Другой, незнакомый самому себе и неприятный, почувствовал, как противно заныло внутри, и подумал тревожно: «Бить будут».

— На банку есть? — спросил парень.

«Значит, не сразу будут бить, сперва деньги отберут? Может, отстанут, если сам отдам?» — замелькали в голове мысли. А руки сами уже тянулись к карманам. Записная книжка, в ней между листочками два рубля. В правом кармане еще мелочь какая-то. Рука подрагивала противно, когда протянул с деньгами. А голос громкий, вроде бы даже бодренький:

— Сдачи не требуется!

— Во дает, фраер! — хохотнул толстогубый. — Шнурок!

Из-за спины высунулся длинный парень с косой белесой челкой из-под берета — Максиму показалось, что он видел его где-то, — подставил ладонь.

— На трех ногах! — приказал губастый, и парень с челкой мгновенно исчез, видно, понимал с полуслова.

Кто-то замахнулся на лампочку палкой. Она коротко хлопнула — в беседке стало темно. Губастый сел на барьер, двое подперли загородку спинами справа и слева от него, остальные стояли полукругом. Максим — в центре.

Вожак сунул в рот сигарету, один из «телохранителей» мгновенно выхватил из кармана пистолет, ткнул им в грудь Максима — из дула пыхнул огонь. Максим испуганно отшатнулся. Парни весело загоготали.

Прикурив от пистолета-зажигалки, губастый покачивал ногой, пускал пленнику в лицо сигаретный дым, сплевывая ему под ноги. И молчал. За его спиной, в каких-нибудь двадцати шагах, была дверь подъезда. «Убежать? Оттолкнуть парней — и в дверь… Закричать, в случае чего, люди выскочат, — думал Максим. А вдруг не удастся убежать? Если поймают эти?
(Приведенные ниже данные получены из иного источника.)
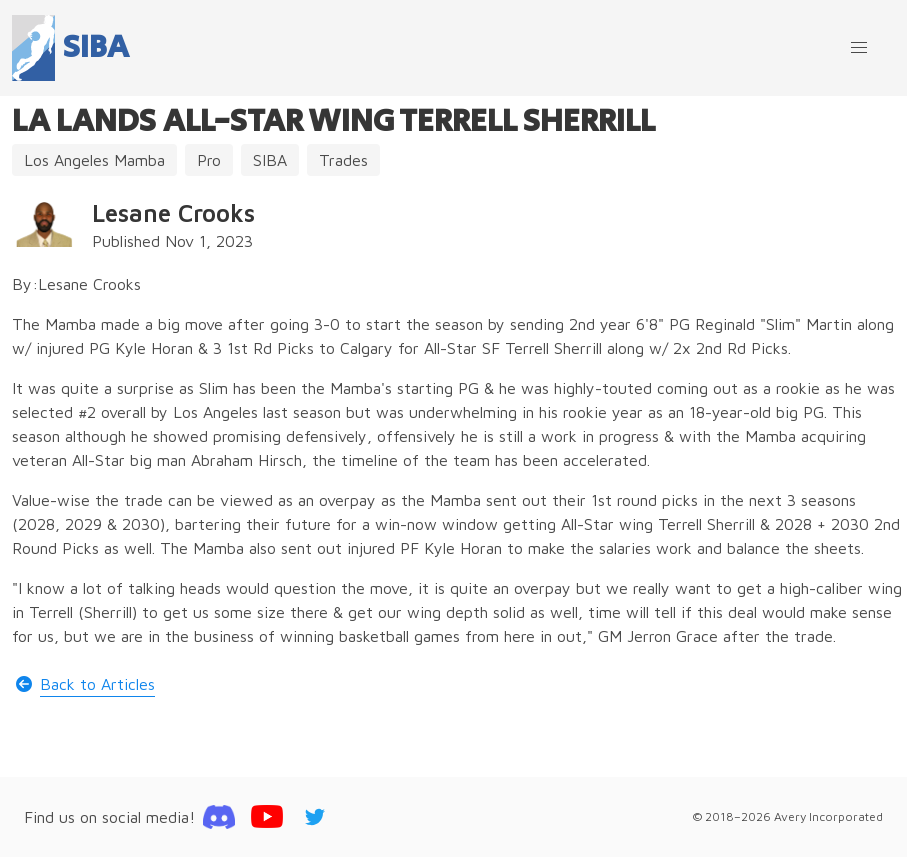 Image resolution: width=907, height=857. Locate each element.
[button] (859, 48)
Тогда что? — ныл другой голос. — Черт дернул забраться в эту дурацкую беседку… Сидел бы сейчас дома: тепло, светло…»

В нем поднималась злоба — на себя, на класс, на эту шпану, на все, что свалилось на него сегодня. Со злобой прибавилось решимости. Он уже почти готов был растолкать стоявших за спиной парней, двинуть их вожака так, чтобы кувыркнулся с барьера… Вот сейчас… только сосчитает до трех. Он начал уже считать… Но тут прибежал Шнурок с вином. Момент был упущен.

Толстогубый убрал в карман железку, что подбрасывал в руке, отшвырнул окурок. Он сорвал пробку с бутылки, взболтнул ее содержимое, сделал несколько глотков. Спросил:

— Тебя как зовут?

— Максим.

— Гли, парни, Максим выискался! Хошь, мы тебя горьким сделаем?

Парни опять загоготали.

— Чума, — обратился Шнурок к вожаку, — он сегодня из окна в школе шуранул, со второго этажа.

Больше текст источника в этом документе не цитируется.